DISCLOSURE OF THE INVENTION

An object of the present invention is to provide a steel manufacturing dust solidified, with which dust occurring during an iron and steel manufacturing process can be rendered to have an excellent handleability for reuse thereof, which does not contain excessive additives and which can be manufactured at a low cost, a manufacturing method thereof and a manufacturing apparatus therefor.

The steel manufacturing dust solidified of the present invention is a solid product formed by pressing and forming (pressure forming) a dust containing, as a principal component, iron occurring during an iron and steel manufacturing process. The pressing and forming is carried out by the use of, for example, a mold (forming die). The solid product referred to herein is in the form of a briquette, which is big as compared with the pellet that is a granulated body. Although this steel manufacturing dust solidified is desirably what only the dust occurring during the iron and steel manufacturing process (hereinafter referred to as “iron and steel dust”) is pressed and formed, it may be the dust mixed with a binder in the form of a powder of a material capable of becoming a component of the steel material, for example, mixed with a powder of carbon, aluminum or the like, that has occurred during the iron and steel manufacturing process, as a binder.

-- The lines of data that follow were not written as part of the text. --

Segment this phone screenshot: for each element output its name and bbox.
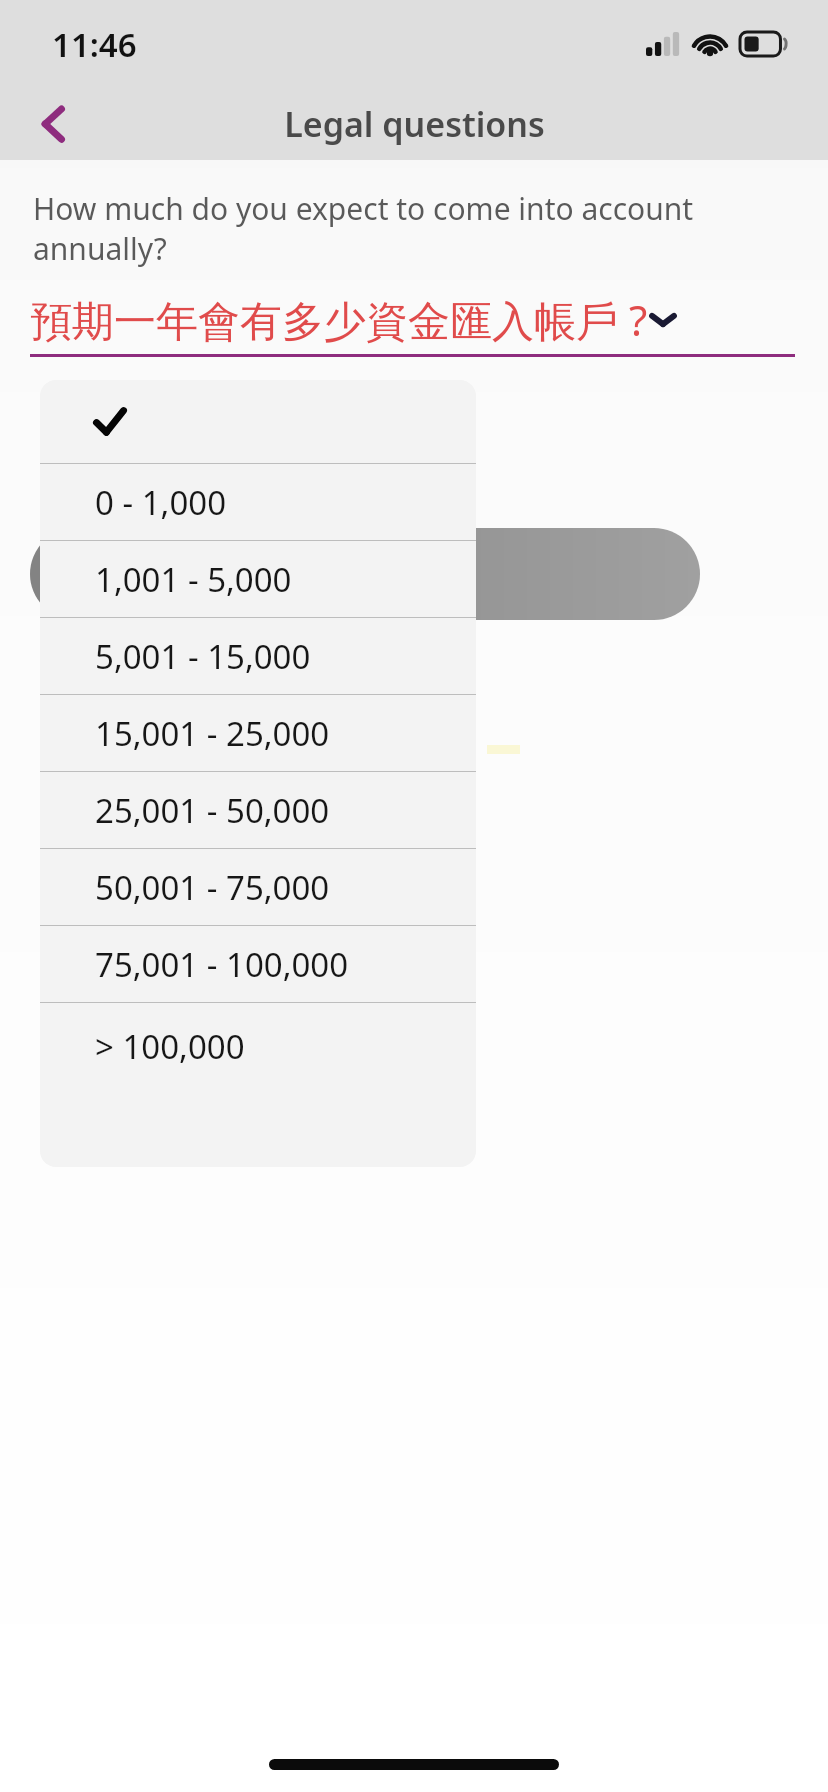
button[interactable]: Back	[18, 88, 90, 160]
staticText: 5,001 - 15,000	[95, 634, 311, 679]
staticText: 1,001 - 5,000	[95, 557, 292, 602]
button[interactable]: 0 - 1,000	[40, 464, 476, 540]
button[interactable]: Continue	[30, 528, 700, 620]
button[interactable]: 預期一年會有多少資金匯入帳戶 ?	[30, 291, 795, 348]
staticText: 0 - 1,000	[95, 480, 227, 525]
staticText: How much do you expect to come into acco…	[33, 188, 694, 269]
button[interactable]: > 100,000	[40, 1003, 476, 1090]
button[interactable]: 15,001 - 25,000	[40, 695, 476, 771]
staticText: > 100,000	[95, 1024, 245, 1069]
button[interactable]: 75,001 - 100,000	[40, 926, 476, 1002]
button[interactable]: 50,001 - 75,000	[40, 849, 476, 925]
staticText: 預期一年會有多少資金匯入帳戶 ?	[30, 291, 648, 348]
button[interactable]: 5,001 - 15,000	[40, 618, 476, 694]
button[interactable]: Selected, none	[40, 380, 476, 463]
staticText: 15,001 - 25,000	[95, 711, 330, 756]
button[interactable]: 1,001 - 5,000	[40, 541, 476, 617]
staticText: Legal questions	[284, 101, 545, 147]
button[interactable]: 25,001 - 50,000	[40, 772, 476, 848]
staticText: 25,001 - 50,000	[95, 788, 330, 833]
staticText: 11:46	[52, 22, 137, 67]
staticText: 50,001 - 75,000	[95, 865, 330, 910]
staticText: 75,001 - 100,000	[95, 942, 349, 987]
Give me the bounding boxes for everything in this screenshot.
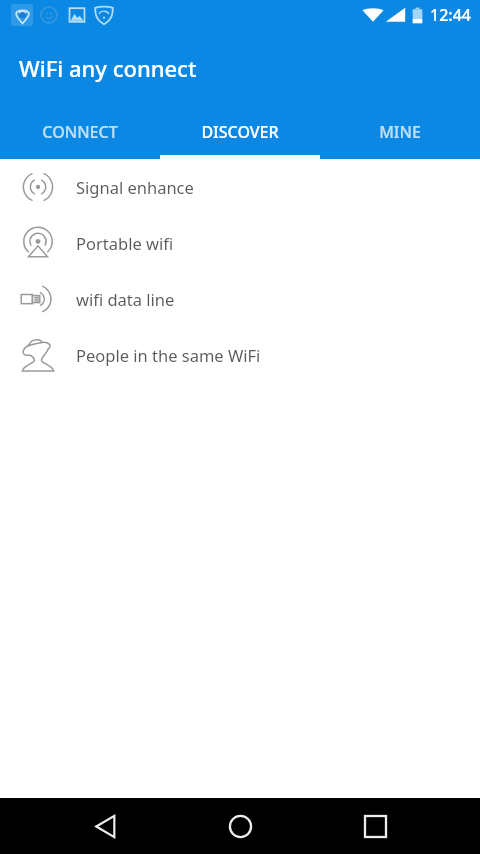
staticText: CONNECT xyxy=(42,121,118,143)
button[interactable]: Recents xyxy=(340,798,410,854)
staticText: Portable wifi xyxy=(76,232,174,254)
button[interactable]: CONNECT xyxy=(0,105,160,159)
staticText: wifi data line xyxy=(76,288,175,310)
button[interactable]: Signal enhance xyxy=(0,159,480,215)
button[interactable]: DISCOVER xyxy=(160,105,320,159)
staticText: DISCOVER xyxy=(201,121,279,143)
button[interactable]: Portable wifi xyxy=(0,215,480,271)
button[interactable]: People in the same WiFi xyxy=(0,327,480,383)
button[interactable]: wifi data line xyxy=(0,271,480,327)
staticText: 12:44 xyxy=(430,4,471,26)
button[interactable]: Home xyxy=(205,798,275,854)
staticText: People in the same WiFi xyxy=(76,344,261,366)
button[interactable]: MINE xyxy=(320,105,480,159)
staticText: WiFi any connect xyxy=(19,53,197,83)
staticText: MINE xyxy=(379,121,421,143)
button[interactable]: Back xyxy=(70,798,140,854)
staticText: Signal enhance xyxy=(76,176,194,198)
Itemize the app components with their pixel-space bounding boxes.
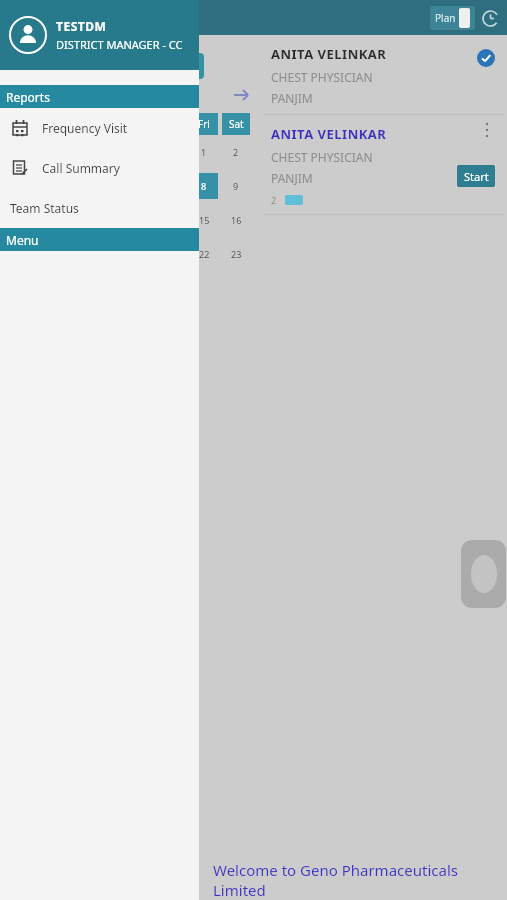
button[interactable]: Confirmed (477, 49, 495, 67)
staticText: TESTDM (56, 18, 107, 34)
button[interactable]: ANITA VELINKAR (255, 35, 503, 115)
staticText: 22 (199, 248, 210, 260)
staticText: 8 (201, 180, 207, 192)
staticText: DISTRICT MANAGER - CC (56, 37, 183, 52)
button[interactable]: 1 (190, 139, 218, 165)
button[interactable] (170, 53, 204, 79)
staticText: Plan (435, 11, 456, 25)
staticText: Frequency Visit (42, 120, 128, 136)
button[interactable]: Fri (190, 113, 218, 135)
button[interactable]: ANITA VELINKAR (255, 115, 503, 215)
staticText: CHEST PHYSICIAN (271, 69, 373, 85)
staticText: Team Status (10, 200, 79, 216)
staticText: Menu (6, 232, 39, 248)
button[interactable]: History (476, 4, 504, 32)
staticText: PANJIM (271, 90, 313, 106)
staticText: PANJIM (271, 170, 313, 186)
staticText: Fri (198, 117, 210, 131)
button[interactable]: 15 (190, 207, 218, 233)
staticText: Sat (229, 117, 244, 131)
button[interactable]: 23 (222, 241, 250, 267)
button[interactable]: Scroll thumb (461, 540, 506, 608)
staticText: 2 (233, 146, 239, 158)
staticText: Start (464, 169, 489, 184)
staticText: 15 (199, 214, 210, 226)
staticText: Welcome to Geno Pharmaceuticals Limited (213, 860, 507, 900)
button[interactable]: More options (480, 121, 494, 139)
button[interactable]: 16 (222, 207, 250, 233)
button[interactable]: Sat (222, 113, 250, 135)
staticText: ANITA VELINKAR (271, 125, 387, 143)
staticText: ANITA VELINKAR (271, 45, 387, 63)
button[interactable]: 22 (190, 241, 218, 267)
button[interactable]: Start (457, 165, 495, 187)
button[interactable]: TESTDM (0, 0, 199, 70)
button[interactable]: Team Status (0, 188, 199, 228)
staticText: 23 (231, 248, 242, 260)
staticText: Reports (6, 89, 50, 105)
staticText: 2 (271, 194, 277, 206)
staticText: Call Summary (42, 160, 120, 176)
button[interactable]: Call Summary (0, 148, 199, 188)
button[interactable]: Menu (0, 228, 199, 251)
staticText: 16 (231, 214, 242, 226)
button[interactable]: Plan (430, 6, 475, 30)
staticText: 1 (201, 146, 207, 158)
staticText: 9 (233, 180, 239, 192)
button[interactable]: Frequency Visit (0, 108, 199, 148)
button[interactable]: 9 (222, 173, 250, 199)
button[interactable]: 8 (190, 173, 218, 199)
button[interactable] (285, 195, 303, 205)
button[interactable]: 2 (222, 139, 250, 165)
staticText: CHEST PHYSICIAN (271, 149, 373, 165)
button[interactable]: Reports (0, 85, 199, 108)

The carbon contributes to increase of the thermal efficiency.

Since the steel manufacturing dust solidified of the structure described above is a big solid product as compared with what has hitherto been granulated into a pellet, after solidification, the handleability is excellent until it is charged into a furnace. Also, since it is the iron and steel dust pressed and formed and does not contain excessive additives, iron and steel manufactured by reuse can have a high quality and no gas or the like resulting from the additives will be generated. Although in the past solidification to a bigger size than the pellet in the form as it stands has been considered impossible, according to tests and a test model of the steel manufacturing dust solidified manufacturing apparatus, by properly setting pressing conditions or the like, it was possible to manufacture what has a strength generally to avoid breakage in handling even though it is a steel manufacturing dust solidified in the form of a briquette of a size greater than the pellet. If it is only the iron and steel dust pressed and formed with no binder contained therein, preparation and addition of the binder are unnecessary and, therefore, a low cost manufacture is possible. It is to be noted that if required, the binder in the form of a powder of a material capable of becoming a component of the steel material as hereinabove described, for example, a powder of carbon, aluminum or the like occurring during the iron and steel manufacturing process may be mixed in the dust as a binder for increasing the strength. With a small amount of carbon, aluminum or the like, it does not affect on reduction of the material quality of the steel material and, with the carbon, aluminum or the like occurring during the iron and steel manufacturing process, it can be available from the same steel manufacturing facility and influence on increase of the cost is minimal.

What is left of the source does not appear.